Task brief:
Repeat, please, exactly the lines from the one that has "years after Kotor II. There are new gameplay" through the end of the records below, with pictures dropped.

Data shown:
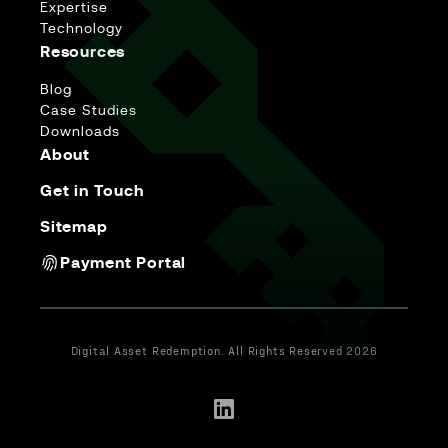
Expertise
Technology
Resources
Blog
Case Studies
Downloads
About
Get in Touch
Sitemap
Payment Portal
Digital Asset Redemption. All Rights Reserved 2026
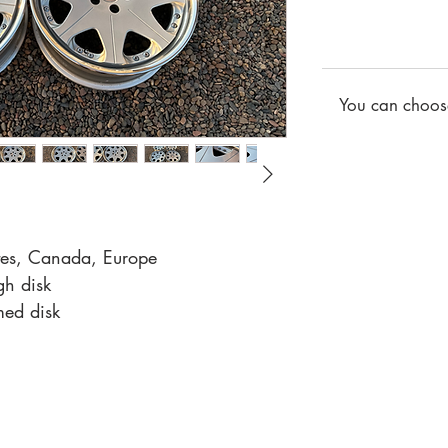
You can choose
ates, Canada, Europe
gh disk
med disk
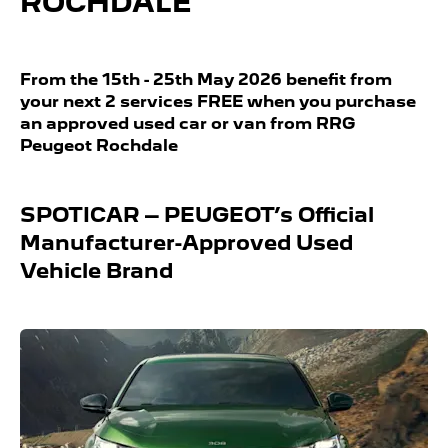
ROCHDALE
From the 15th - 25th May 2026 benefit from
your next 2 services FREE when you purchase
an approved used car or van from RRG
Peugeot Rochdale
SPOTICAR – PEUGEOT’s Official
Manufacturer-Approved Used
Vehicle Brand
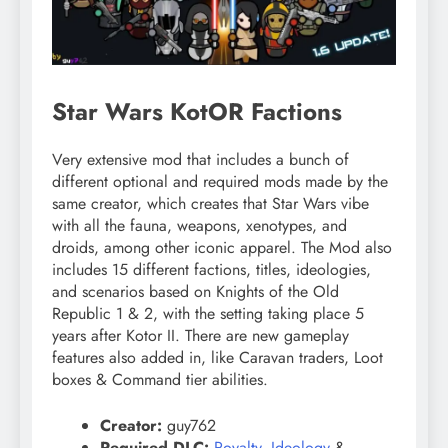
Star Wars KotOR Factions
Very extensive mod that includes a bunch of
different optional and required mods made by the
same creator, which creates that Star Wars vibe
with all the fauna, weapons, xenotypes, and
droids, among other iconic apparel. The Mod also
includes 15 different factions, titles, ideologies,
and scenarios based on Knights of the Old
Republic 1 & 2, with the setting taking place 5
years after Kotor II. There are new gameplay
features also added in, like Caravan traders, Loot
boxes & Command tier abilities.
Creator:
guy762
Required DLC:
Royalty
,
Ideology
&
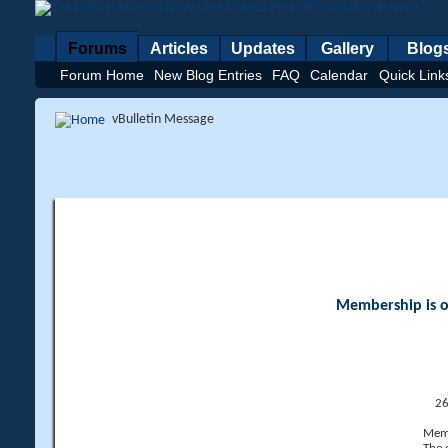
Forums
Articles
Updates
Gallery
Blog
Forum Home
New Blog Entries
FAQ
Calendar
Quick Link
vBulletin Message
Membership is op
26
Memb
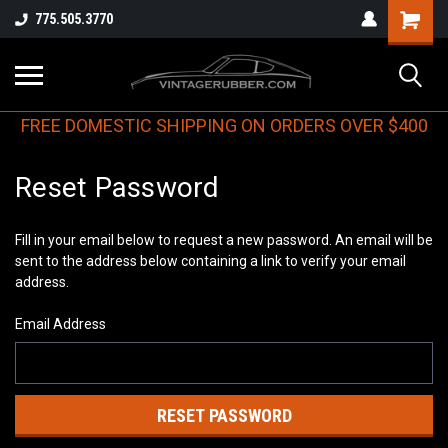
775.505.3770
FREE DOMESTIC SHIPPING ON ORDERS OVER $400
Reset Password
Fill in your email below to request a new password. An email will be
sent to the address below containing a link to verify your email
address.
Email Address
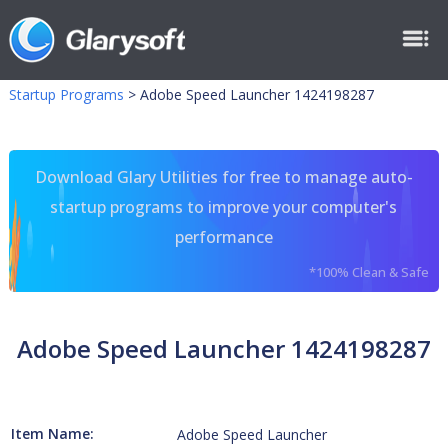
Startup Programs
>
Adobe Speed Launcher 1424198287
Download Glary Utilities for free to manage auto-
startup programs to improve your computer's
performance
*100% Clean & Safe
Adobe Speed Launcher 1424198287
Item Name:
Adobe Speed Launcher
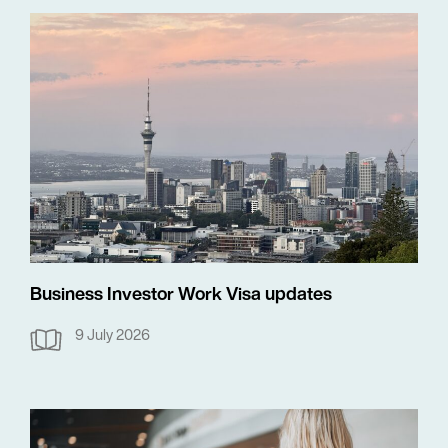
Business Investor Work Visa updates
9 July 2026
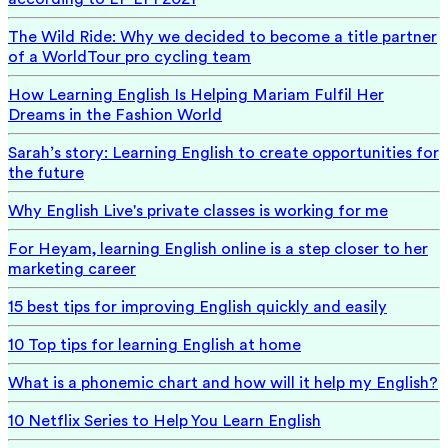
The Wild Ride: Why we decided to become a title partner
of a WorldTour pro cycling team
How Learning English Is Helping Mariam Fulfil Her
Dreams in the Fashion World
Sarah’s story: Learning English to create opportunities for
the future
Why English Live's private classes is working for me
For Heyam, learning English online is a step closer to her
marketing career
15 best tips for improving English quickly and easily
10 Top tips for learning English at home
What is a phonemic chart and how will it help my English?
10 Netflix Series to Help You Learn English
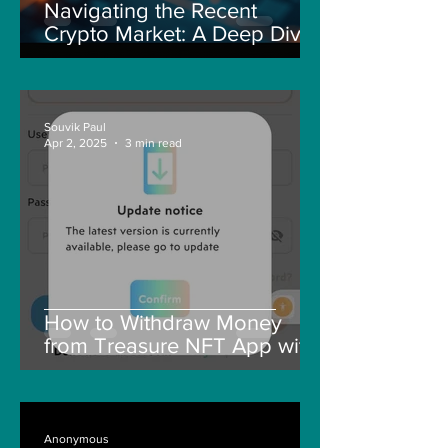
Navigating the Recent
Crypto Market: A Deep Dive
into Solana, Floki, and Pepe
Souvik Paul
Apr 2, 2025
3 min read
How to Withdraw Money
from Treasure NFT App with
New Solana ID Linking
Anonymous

The answer:
years after Kotor II. There are new gameplay
features also added in, like Caravan traders, Loot
boxes & Command tier abilities.
Creator:
guy762
Required DLC:
Royalty
,
Ideology
&
Forums
Articles
Updates
Gallery
Blog
Forum Home
New Blog Entries
FAQ
Calendar
Quick Link
vBulletin Message
Membership is op
26
Memb
775.505.3770
FREE DOMESTIC SHIPPING ON ORDERS OVER $400
Reset Password
Fill in your email below to request a new password. An email will be
sent to the address below containing a link to verify your email
address.
Email Address
Startup Programs
>
Adobe Speed Launcher 1424198287
Download Glary Utilities for free to manage auto-
startup programs to improve your computer's
performance
*100% Clean & Safe
Adobe Speed Launcher 1424198287
Item Name:
Adobe Speed Launcher
Business Investor Work Visa updates
9 July 2026
The Wild Ride: Why we decided to become a title partner
of a WorldTour pro cycling team
How Learning English Is Helping Mariam Fulfil Her
Dreams in the Fashion World
Sarah’s story: Learning English to create opportunities for
the future
Why English Live's private classes is working for me
For Heyam, learning English online is a step closer to her
marketing career
15 best tips for improving English quickly and easily
10 Top tips for learning English at home
What is a phonemic chart and how will it help my English?
10 Netflix Series to Help You Learn English
Navigating the Recent
Crypto Market: A Deep Dive
into Solana, Floki, and Pepe
Souvik Paul
Apr 2, 2025
3 min read
How to Withdraw Money
from Treasure NFT App with
New Solana ID Linking
Anonymous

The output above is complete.